Association rule mining was first proposed by Agrawal, Imielinski, and Swami [AIS93]. The Apriori algorithm discussed in Section 6.2.1 for frequent itemset mining was presented in Agrawal and Srikant [AS94b]. A variation of the algorithm using a similar pruning heuristic was developed independently by Mannila, Tiovonen, and Verkamo [MTV94]. A joint publication combining these works later appeared in Agrawal, Mannila, Srikant et al. [AMS+96]. A method for generating association rules from frequent itemsets is described in Agrawal and Srikant [AS94a].

References for the variations of Apriori described in Section 6.2.3 include the following. The use of hash tables to improve association mining efficiency was studied by Park, Chen, and Yu [PCY95a]. The partitioning technique was proposed by Savasere, Omiecinski, and Navathe [SON95]. The sampling approach is discussed in Toivonen [Toi96]. A dynamic itemset counting approach is given in Brin, Motwani, Ullman, and Tsur [BMUT97]. An efficient incremental updating of mined association rules was proposed by Cheung, Han, Ng, and Wong [CHNW96]. Parallel and distributed association data mining under the Apriori framework was studied by Park, Chen, and Yu [PCY95b]; Agrawal and Shafer [AS96]; and Cheung, Han, Ng, et al. [CHN+96]. Another parallel association mining method, which explores itemset clustering using a vertical database layout, was proposed in Zaki, Parthasarathy, Ogihara, and Li [ZPOL97].
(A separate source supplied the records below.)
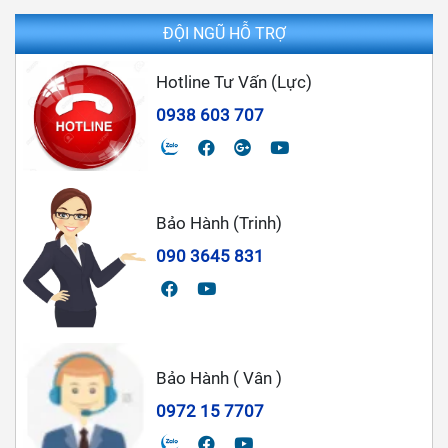
ĐỘI NGŨ HỖ TRỢ
Hotline Tư Vấn (Lực)
0938 603 707
Bảo Hành (Trinh)
090 3645 831
Bảo Hành ( Vân )
0972 15 7707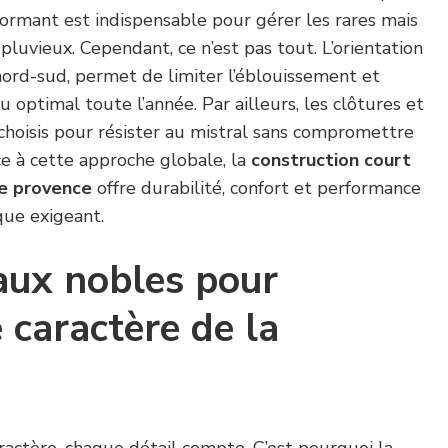
ormant est indispensable pour gérer les rares mais
pluvieux. Cependant, ce n’est pas tout. L’orientation
ord-sud, permet de limiter l’éblouissement et
u optimal toute l’année. Par ailleurs, les clôtures et
choisis pour résister au mistral sans compromettre
ce à cette approche globale, la
construction court
de provence
offre durabilité, confort et performance
que exigeant.
aux nobles pour
e caractère de la
ractère, chaque détail compte. C’est pourquoi la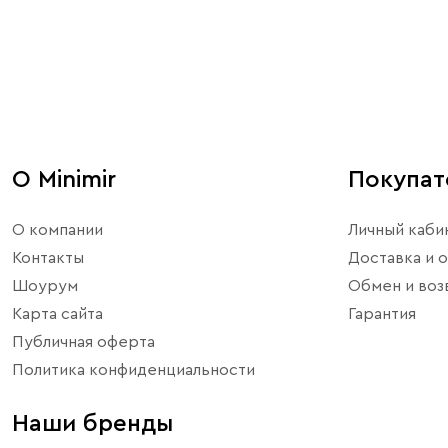
О Minimir
Покупа
О компании
Личный каби
Контакты
Доставка и о
Шоурум
Обмен и воз
Карта сайта
Гарантия
Публичная оферта
Политика конфиденциальности
Наши бренды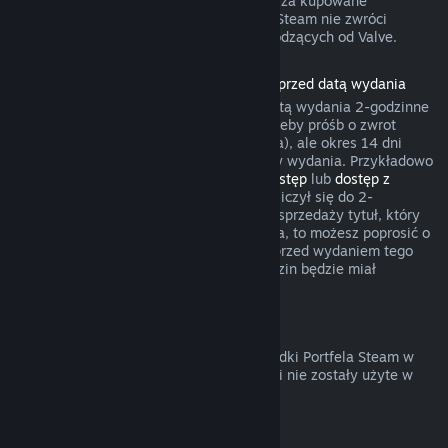
gry umożliwił żądania zwrotów pieniędzy za kupowane
przedmioty. W pozostałych przypadkach Steam nie zwróci
pieniędzy za transakcje w grach niepochodzących od Valve.
Zwroty pieniędzy za produkty zakupione przed datą wydania
Przy zakupie produktu na Steam przed datą wydania 2-godzinne
okno czasu gry będzie liczyło się na potrzeby próśb o zwrot
pieniędzy (z wyjątkiem testów wersji beta), ale okres 14 dni
będzie miał zastosowanie dopiero od daty wydania. Przykładowo
jeśli kupisz grę, która oferuje
wczesny dostęp
lub
dostęp z
wyprzedzeniem
, wszelki czas gry będzie liczył się do 2-
godzinnego limitu. Jeśli zakupisz w przedsprzedaży tytuł, który
nie jest grywalny przed jego datą wydania, to możesz poprosić o
zwrot pieniędzy w dowolnym momencie przed wydaniem tego
tytułu, a standardowy okres 14 dni/2 godzin będzie miał
zastosowanie od daty wydania gry.
Zwroty pieniędzy z Portfela Steam
Możesz poprosić o zwrot pieniędzy za środki Portfela Steam w
ciągu 14 dni od ich zakupu na Steam, jeśli nie zostały użyte w
jakikolwiek sposób.
Odnawialne subskrypcje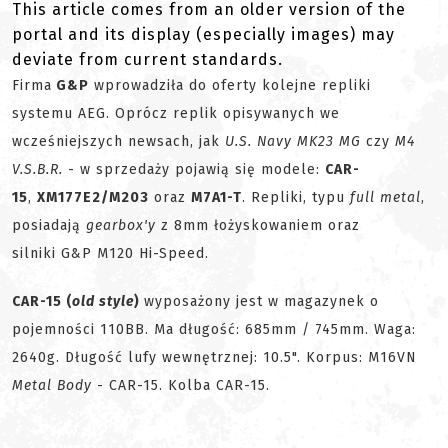
This article comes from an older version of the
portal and its display (especially images) may
deviate from current standards.
Firma
G&P
wprowadziła do oferty kolejne repliki
systemu AEG. Oprócz replik opisywanych we
wcześniejszych newsach, jak
U.S. Navy MK23 MG
czy
M4
V.S.B.R.
- w sprzedaży pojawią się
modele:
CAR-
15
,
XM177E2/M203
oraz
M7A1-T
. Repliki, typu
full metal
,
posiadają
gearbox'y
z 8mm łożyskowaniem oraz
silniki G&P M120 Hi-Speed.
CAR-15 (
old style
)
wyposażony jest w magazynek o
pojemności 110BB. Ma długość: 685mm / 745mm. Waga:
2640g. Długość lufy wewnętrznej: 10.5". Korpus: M16VN
Metal Body
- CAR-15. Kolba CAR-15.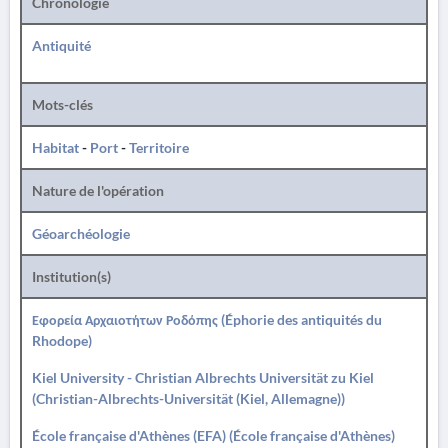
Chronologie
Antiquité
Mots-clés
Habitat
-
Port
-
Territoire
Nature de l'opération
Géoarchéologie
Institution(s)
Εφορεία Αρχαιοτήτων Ροδόπης (Éphorie des antiquités du
Rhodope)
Kiel University - Christian Albrechts Universität zu Kiel
(Christian-Albrechts-Universität (Kiel, Allemagne))
École française d'Athènes (EFA) (École française d'Athènes)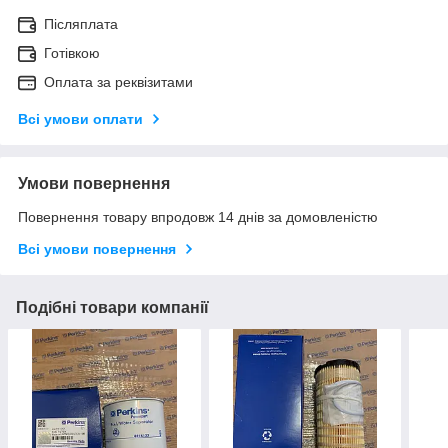
Післяплата
Готівкою
Оплата за реквізитами
Всі умови оплати
Умови повернення
Повернення товару впродовж 14 днів за домовленістю
Всі умови повернення
Подібні товари компанії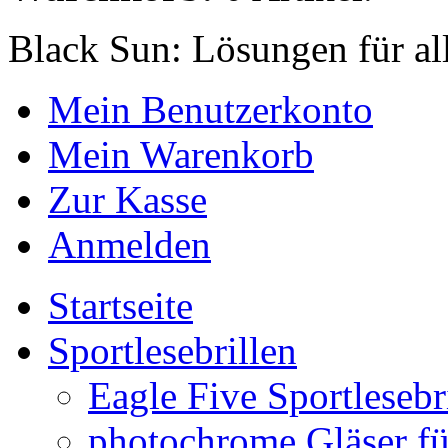
Black Sun: Lösungen für al
Mein Benutzerkonto
Mein Warenkorb
Zur Kasse
Anmelden
Startseite
Sportlesebrillen
Eagle Five Sportlesebr
photochrome Gläser für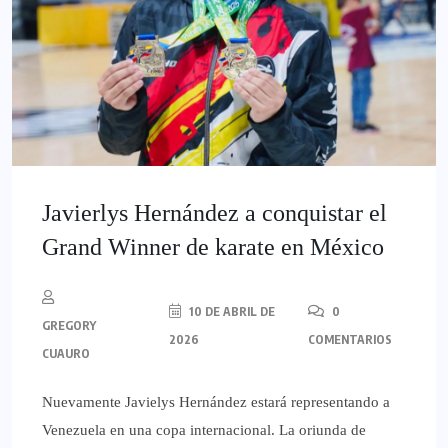
Javierlys Hernández a conquistar el
Grand Winner de karate en México
10 DE ABRIL DE
0
GREGORY
2026
COMENTARIOS
CUAURO
Nuevamente Javielys Hernández estará representando a
Venezuela en una copa internacional. La oriunda de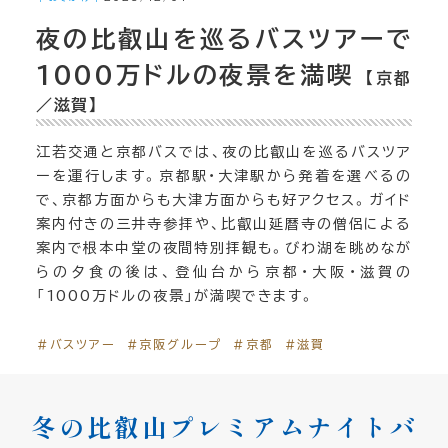
夜の比叡山を巡るバスツアーで
1000万ドルの夜景を満喫
【京都
／滋賀】
江若交通と京都バスでは、夜の比叡山を巡るバスツア
ーを運行します。京都駅・大津駅から発着を選べるの
で、京都方面からも大津方面からも好アクセス。ガイド
案内付きの三井寺参拝や、比叡山延暦寺の僧侶による
案内で根本中堂の夜間特別拝観も。びわ湖を眺めなが
らの夕食の後は、登仙台から京都・大阪・滋賀の
「1000万ドルの夜景」が満喫できます。
＃バスツアー
＃京阪グループ
＃京都
＃滋賀
冬の比叡山プレミアムナイトバ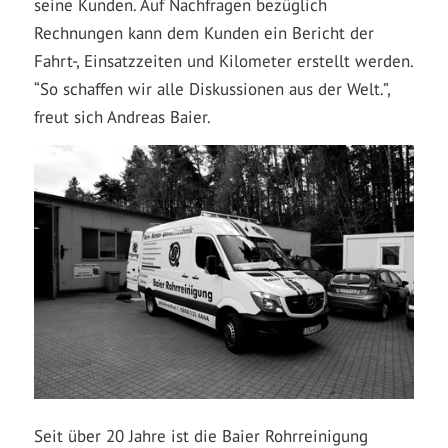
seine Kunden. Auf Nachfragen bezüglich
Rechnungen kann dem Kunden ein Bericht der
Fahrt-, Einsatzzeiten und Kilometer erstellt werden.
“So schaffen wir alle Diskussionen aus der Welt.”,
freut sich Andreas Baier.
Seit über 20 Jahre ist die Baier Rohrreinigung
Other scalable frequent itemset mining methods have been proposed as alternatives to the Apriori-based approach. FP-growth, a pattern-growth approach for mining frequent itemsets without candidate generation, was proposed by Han, Pei, and Yin [HPY00] (Section 6.2.4). An exploration of hyper structure mining of frequent patterns, called H-Mine, was proposed by Pei, Han, Lu, et al. [PHL+01]. A method that integrates top-down and bottom-up traversal of FP-trees in pattern-growth mining was proposed by Liu, Pan, Wang, and Han [LPWH02]. An array-based implementation of prefix-tree structure for efficient pattern growth mining was proposed by Grahne and Zhu [GZ03b]. Eclat, an approach for mining frequent itemsets by exploring the vertical data format, was proposed by Zaki [Zak00]. A depth-first generation of frequent itemsets by a tree projection technique was proposed by Agarwal, Aggarwal, and Prasad [AAP01]. An integration of association mining with relational database systems was studied by Sarawagi, Thomas, and Agrawal [STA98].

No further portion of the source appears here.